Engineering Contradictions & Design Principles

VSEngineering Contradiction Analysis

1Measurement precision

If workload placement measures performance across all cloud options, then placement accuracy is improved, but computational cost and time increase significantly

Engineering Contradiction:
Improveplacement accuracyVSAvoiddeployment time
Core Design Contradiction:
Measurement precisionVSLoss of time

Solution Approach 1:

The patent performs preliminary actions by deploying simulation applications beforehand to collect performance data from multiple cloud options. This pre-collected data is stored and reused for subsequent workload placement decisions, eliminating the need to measure all options at deployment time and thus reducing computational cost and deployment time while maintaining placement accuracy.

Inventive Principle:
Principle #10Preliminary action

2Measurement precision

If workload placement uses actual deployment testing, then performance measurement accuracy is improved, but computational resources and costs increase

Engineering Contradiction:
Improveperformance measurement accuracyVSAvoidcomputational cost
Core Design Contradiction:
Measurement precisionVSUse of energy by moving object

Solution Approach 1:

The patent uses simulation applications as copies that mimic the behavior of actual workloads without requiring full deployment. These simulation copies generate performance data that accurately reflects real workload characteristics while consuming minimal computational resources, thus maintaining measurement precision while dramatically reducing computational cost.

Inventive Principle:
Principle #26Copying

3Productivity

If workload placement relies on historical performance data, then deployment speed is improved, but adaptability to new cloud options decreases

Engineering Contradiction:
Improvedeployment speedVSAvoidadaptability to new cloud options
Core Design Contradiction:
ProductivityVSAdaptability or versatility

Solution Approach 1:

The patent creates a universal performance database that serves multiple purposes: it stores historical data for quick deployment decisions, accommodates new cloud options through continuous data collection, and supports both simulation-based and actual deployment scenarios.
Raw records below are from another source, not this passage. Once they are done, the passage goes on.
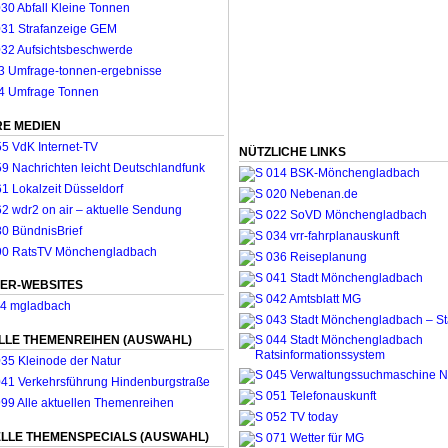
E MEDIEN
NÜTZLICHE LINKS
ER-WEBSITES
LLE THEMENREIHEN (AUSWAHL)
LLE THEMENSPECIALS (AUSWAHL)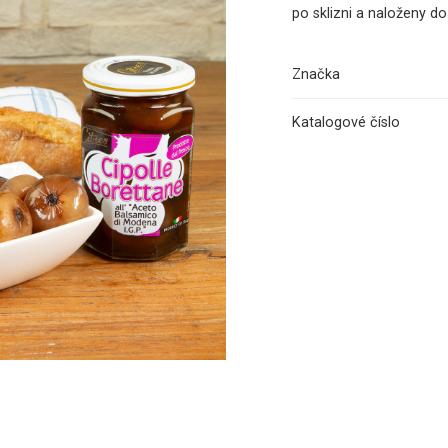
po sklizni a naloženy d
Značka
Katalogové číslo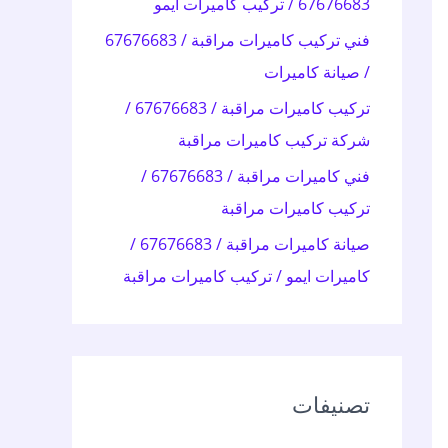
67676683 / تركيب كاميرات ايمو
:
فني تركيب كاميرات مراقبة / 67676683
/ صيانة كاميرات
تركيب كاميرات مراقبة / 67676683 /
شركة تركيب كاميرات مراقبة
فني كاميرات مراقبة / 67676683 /
تركيب كاميرات مراقبة
صيانة كاميرات مراقبة / 67676683 /
كاميرات ايمو / تركيب كاميرات مراقبة
تصنيفات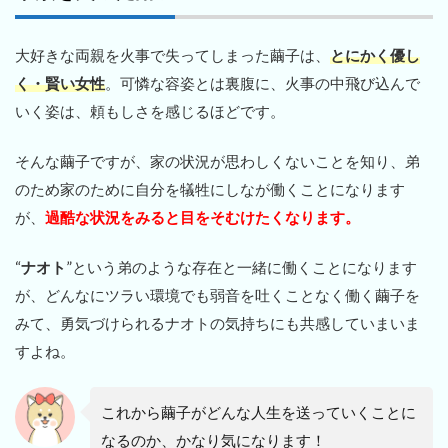
大好きな両親を火事で失ってしまった繭子は、
とにかく優し
く・賢い女性
。可憐な容姿とは裏腹に、火事の中飛び込んで
いく姿は、頼もしさを感じるほどです。
そんな繭子ですが、家の状況が思わしくないことを知り、弟
のため家のために自分を犠牲にしなが働くことになります
が、
過酷な状況をみると目をそむけたくなります。
“
ナオト
”という弟のような存在と一緒に働くことになります
が、どんなにツラい環境でも弱音を吐くことなく働く繭子を
みて、勇気づけられるナオトの気持ちにも共感していまいま
すよね。
これから繭子がどんな人生を送っていくことに
なるのか、かなり気になります！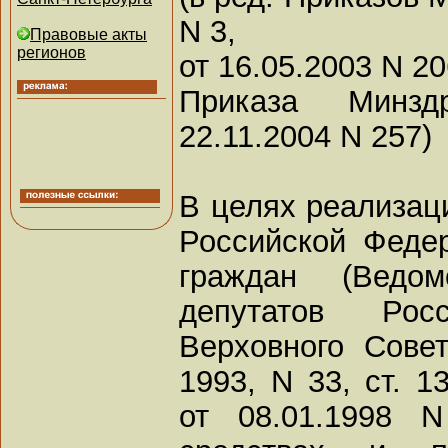
N 3,
Правовые акты
регионов
от 16.05.2003 N 20
Приказа Минзд
22.11.2004 N 257)
В целях реализац
Российской Феде
граждан (Ведо
депутатов Ро
Верховного Сове
1993, N 33, ст. 1
от 08.01.1998 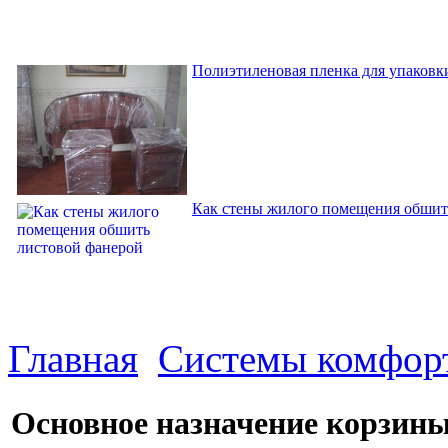
Полиэтиленовая пленка для упаковки
Как стены жилого помещения обшит
Главная
Системы комфор
Основное назначение корзины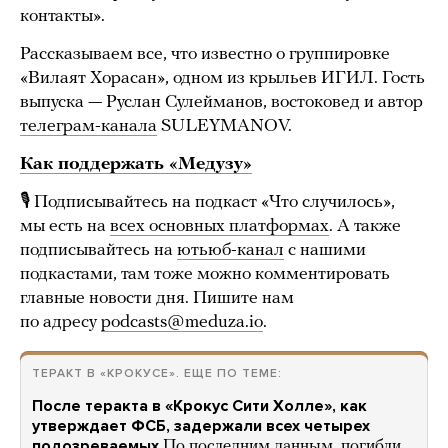
контакты».
Рассказываем все, что известно о группировке
«Вилаят Хорасан», одном из крыльев ИГИЛ. Гость
выпуска — Руслан Сулейманов, востоковед и автор
телеграм-канала
SULEYMANOV.
Как поддержать «Медузу»
🎙 Подписывайтесь на подкаст «Что случилось»,
мы есть на
всех основных платформах
. А также
подписывайтесь на
ютьюб-канал
с нашими
подкастами, там тоже можно комментировать
главные новости дня. Пишите нам
по адресу
podcasts@meduza.io
.
ТЕРАКТ В «КРОКУСЕ». ЕЩЕ ПО ТЕМЕ:
После теракта в «Крокус Сити Холле», как
утверждает ФСБ, задержали всех четырех
подозреваемых
По последним данным, погибли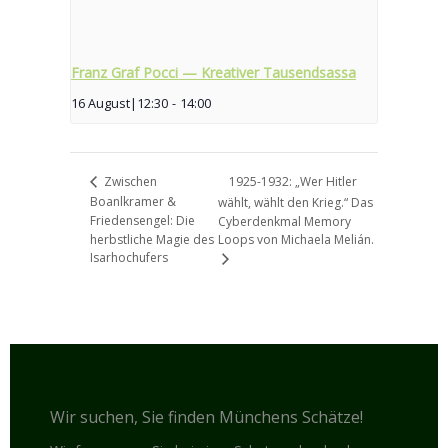
Franz Graf Pocci — Kreativer Tausendsassa
16 August|12:30
-
14:00
1925-1932: „Wer Hitler
Zwischen
Boanlkramer &
wählt, wählt den Krieg.“ Das
Friedensengel: Die
Cyberdenkmal Memory
herbstliche Magie des
Loops von Michaela Melián.
Isarhochufers
Wir suchen, Sie finden Münchens Schätze!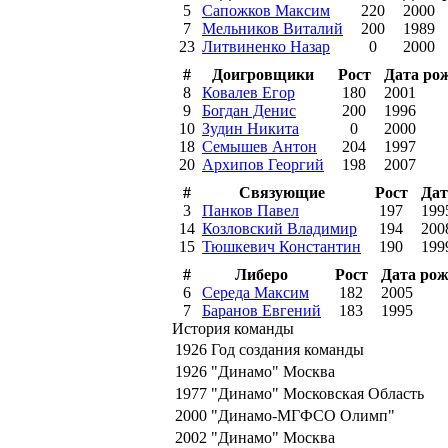
5
Сапожков Максим
220
2000
7
Мельников Виталий
200
1989
23
Литвиненко Назар
0
2000
#
Доигровщики
Рост
Дата ро
8
Ковалев Егор
180
2001
9
Богдан Денис
200
1996
10
Зудин Никита
0
2000
18
Семышев Антон
204
1997
20
Архипов Георгий
198
2007
#
Связующие
Рост
Дат
3
Панков Павел
197
199
14
Козловский Владимир
194
200
15
Тюшкевич Константин
190
199
#
Либеро
Рост
Дата ро
6
Середа Максим
182
2005
7
Баранов Евгений
183
1995
История команды
1926
Год создания команды
1926
"Динамо" Москва
1977
"Динамо" Московская Область
2000
"Динамо-МГФСО Олимп"
2002
"Динамо" Москва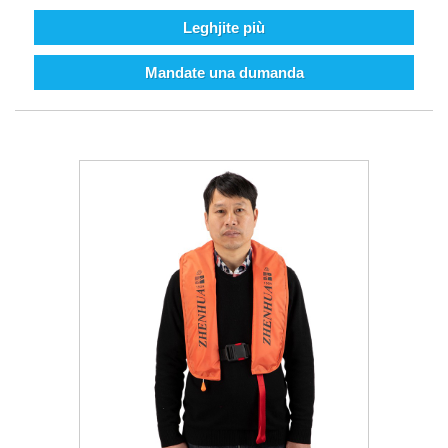
Leghjite più
Mandate una dumanda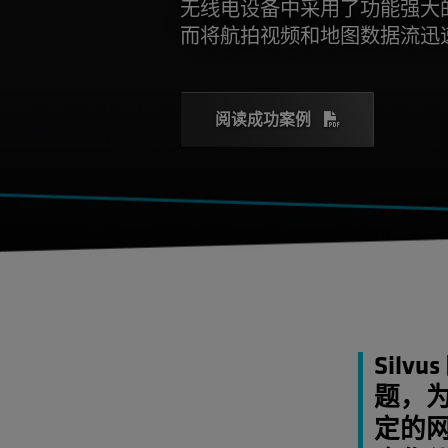
无线电设备中采用了功能强大的 A
而将航拍视频和地图数据流迅
阅读成功案例
Sil
题，
定的网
This multi-functional system maintains deployment speed while adapting to new cloud environments.

Inventive Principle:
Principle #6Universality (Multi-functionality)

4Manufacturing precision

If the system evaluates all cloud options for workload placement, then placement optimization is improved, but system complexity increases

Engineering Contradiction:
Improveplacement optimizationVSAvoidsystem complexity
Core Design Contradiction:
Manufacturing precisionVSDevice complexity

Solution Approach 1:

The patent segments the workload placement process into distinct phases: data collection through simulation, data storage in a database, and query-based decision making. This segmentation allows the system to evaluate all cloud options comprehensively for optimal placement while managing complexity through modular, reusable components that can be independently maintained and scaled.

Inventive Principle:
Principle #1Segmentation

Data Source

PatentUS10552217B2Workload placement in a hybrid cloud environment
Publication Date: 2020.02.04 KYNDRYL INC
  • US10552217B2 patent drawing
  • US10552217B2 patent drawing
  • US10552217B2 patent drawing

AI summary

An application is deployed on a first cloud from a set of clouds. A simulator is deployed on each cloud in the set. A vertical relationship function is computed between a time-series of the application and a time-series of the simulator. A first actual value in the time-series of the application is forecasted for a future time. A horizontal relationship function is computed between a first simulator value in the time-series of the simulator on the first cloud and a second simulator value in the time-series of the simulator on a second cloud. A second actual value in the time-series of a hypothetical deployment of the application on the second cloud is forecasted for the future time without deploying the application on the second cloud. The application is placed on the second cloud when the second actual value satisfies a condition.